El proyecto 2758 no se va a convertir en Ley. Tal vez por su misma bochornosa condición colonial, PR no está preparado para una apertura como la que propone esta medida legislativa. Sensible por demás, todo lo político en PR desemboca en el asunto del status. No obstante, desde ya el Partido Popular Democrático ha salido ganando: aunque no logre que también los extranjeros legales voten a partir de las próximas elecciones, ya se ha agenciado algo de simpatía de un sector de los dominicanos ciudadanos naturalizados estadounidenses que sí votan. El PPD no ha perdido nada con esta propuesta. Tampoco le ha importado que quienes están pagando los platos rotos es la comunidad dominicana que cada vez está más expuesta a los juicios xenófobos de un creciente sector en PR. Para los grupos antidominicanos en PR, el chivo expiatorio, el otro, el responsable del desempleo y de la criminalidad, entre otros males, es el dominicano.

En definitiva, que el mérito del proyecto 2758 es haber traído a la discusión pública un asunto que a la larga habrá que atenderse en Puerto Rico. Después de más de 40 años de movimientos poblacionales de ciudadanos dominicanos hacia Puerto Rico y que una gran cantidad de ellos se han integrado a la sociedad puertorriqueña, aunque no se hayan naturalizados por las razones que sean, es normal que se plantee su derecho al voto. Habría que añadir que la constitución dominicana resiste la ciudadanía doble y hasta triple de sus ciudadanos.

La migración dominicana hacia PR ya ha generado al menos dos generaciones de individuos hijos de parejas dominicanas. También están los hijos e hijas de parejas formadas por dominicanos y puertorriqueñas y viceversa. Las proles de esas parejas nacen como ciudadanos estadounidenses en PR y no tienen ninguna dificultad para ejercer su derecho al voto. Pero habría que preguntarle a los xenófobos: ¿Acaso no deberían también tener derecho sus padres y madres provenientes de la República Dominicana a votar por lo que crean que es lo mejor para el presente y futuro de su hijos, hijas, nietos y nietas?

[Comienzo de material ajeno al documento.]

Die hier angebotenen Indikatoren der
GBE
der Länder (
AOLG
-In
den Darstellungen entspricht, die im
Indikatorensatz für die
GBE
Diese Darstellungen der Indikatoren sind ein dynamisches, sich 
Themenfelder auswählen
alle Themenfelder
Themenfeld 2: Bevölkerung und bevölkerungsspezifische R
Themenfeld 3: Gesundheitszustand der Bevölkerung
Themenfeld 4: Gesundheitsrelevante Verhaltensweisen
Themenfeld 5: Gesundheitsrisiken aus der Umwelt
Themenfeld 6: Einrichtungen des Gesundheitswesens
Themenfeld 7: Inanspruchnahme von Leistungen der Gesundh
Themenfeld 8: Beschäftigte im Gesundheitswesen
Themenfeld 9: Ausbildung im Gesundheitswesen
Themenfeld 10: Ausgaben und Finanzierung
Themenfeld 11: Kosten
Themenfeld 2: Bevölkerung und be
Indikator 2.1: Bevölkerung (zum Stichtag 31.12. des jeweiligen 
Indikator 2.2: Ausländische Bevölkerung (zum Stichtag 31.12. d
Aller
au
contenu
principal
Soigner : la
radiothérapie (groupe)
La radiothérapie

Nadie está obligado a votar. Es una decisión personal. Es un ejercicio de libertad que es mejor tenerlo disponible a no poseerlo.

Sé que algunos y algunas pueden traer a colación la compleja e injusta situación de los haitianos en la República Dominicana. Por si acaso, les aclaro que soy de los que junto a otros miles de dominicanos y dominicanas hemos condenado consistentemente esa xenofobia y discrimen en contra de los haitianos y haitianas. Me parece incongruente que algunos sectores llamados progresistas aquí en PR se declaren prohaitianos –aunque los hay genuinamente– solo para justificar su antidominicanismo.

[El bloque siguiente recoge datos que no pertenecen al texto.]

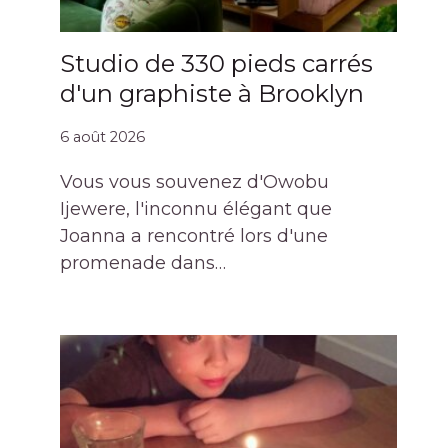
Studio de 330 pieds carrés
d'un graphiste à Brooklyn
6 août 2026
Vous vous souvenez d'Owobu
Ijewere, l'inconnu élégant que
Joanna a rencontré lors d'une
promenade dans…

Creo que si se es demócrata y anti cualquier tipo de discrimen, incluyendo el de origen étnico, entonces habría que serlo con todos los seres humanos que sean víctimas de ellos. Fuera de los partidos hegemónicos y más allá del apoyo que ha manifestado el Partido del Pueblo Trabajador (PPT) como organización emergente, he extrañado algunas de esas voces que siempre están a la vanguardia para denunciar públicamente todo lo que consideran que son actos de injusticias y de discrimen. Igual que el voto, nadie está obligado a decir nada. Yo lo dice un principio policial y jurídico: “Tiene derecho a permanecer callado, todo lo que digas podrá ser utilizado en su contra”.